Trazida ao novo mundo pelos portugueses e espanhóis, Maria foi chamada “A
Conquistadora”. Este título é significativo, porque com ele, Maria se
incorpora à totalidade da empreitada de conquista espiritual ou reconquista que
os missionários pretendiam realizar no Novo Mundo. Esta invocação está
carregada de ambiguidades, gerando uma visão de Maria igualmente ambígua
sobretudo frente aos indígenas, que se sentiram agredidos e explorados pelos
colonizadores, e frente aos africanos que aqui chegaram como escravos e foram
cruelmente oprimidos pela herança colonial personalizada nos novos
organizadores da economia e do trabalho.
Juntamente com isso, essa visão de Maria como
Conquistadora e intercessora do projeto colonial teve grande impacto na vida
das mulheres indígenas e africanas, que tiveram de sofrer a colonização e a
“mestiçagem” em seus próprios corpos e descendência. E a devoção a Maria, como
única mulher poderosa e conquistadora, a quem se prestava culto, confirmava a
opressão das outras mulheres que jamais conseguiriam imitá-la em sua virgindade
maternal ou sua maternidade virginal.
O Concílio Vaticano II
inaugurou uma nova visão de Maria, libertadora e não mais conquistadora. Na
leitura da Bíblia, pode-se encontrar uma Maria enraizada na história e também modelo
de fé. Tal como é encontrada nos Evangelhos, como membro ativo e construtora do
Reino, distante e diferente da Maria que legitimou a violência e a guerra
contra os povos originários do continente e que protegeu os conquistadores em
seu intento de “evangelizar” a América, mesmo pagando o preço do sangue de
muitas gerações de indígenas e afrodescendentes.

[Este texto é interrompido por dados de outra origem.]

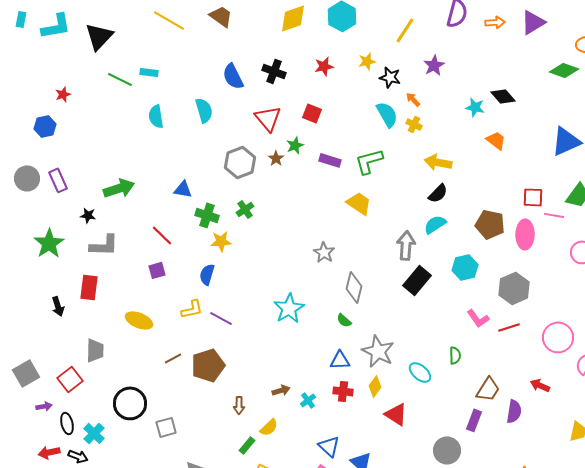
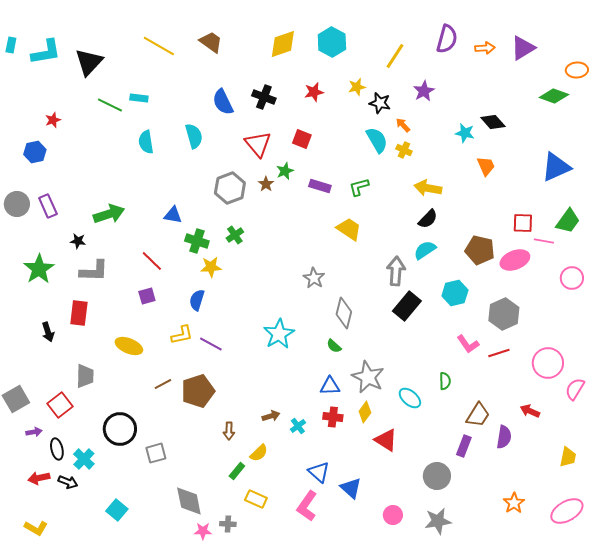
orange trapezoid: (496, 140) -> (486, 166), turned 30
green L-shape: (369, 161) -> (359, 187), size x0.7
pink ellipse: (525, 234) -> (515, 260), turned 68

Maria é aquela que tem maior intimidade com o povo. É aquela para quem os
pobres podem fazer confidências e contar segredos. É capaz de escutar e
guardar tudo em seu coração. Caminha com os pobres através das duras
sendas da vida nas áreas pobres do continente. Compreende os problemas das
mulheres, mesmo os mais íntimos, e não se escandaliza com coisa alguma.
Em Maria está presente a dimensão maternal muito valorizada pelo povo e também
pela igreja católica. A maternidade a torna mais próxima do povo.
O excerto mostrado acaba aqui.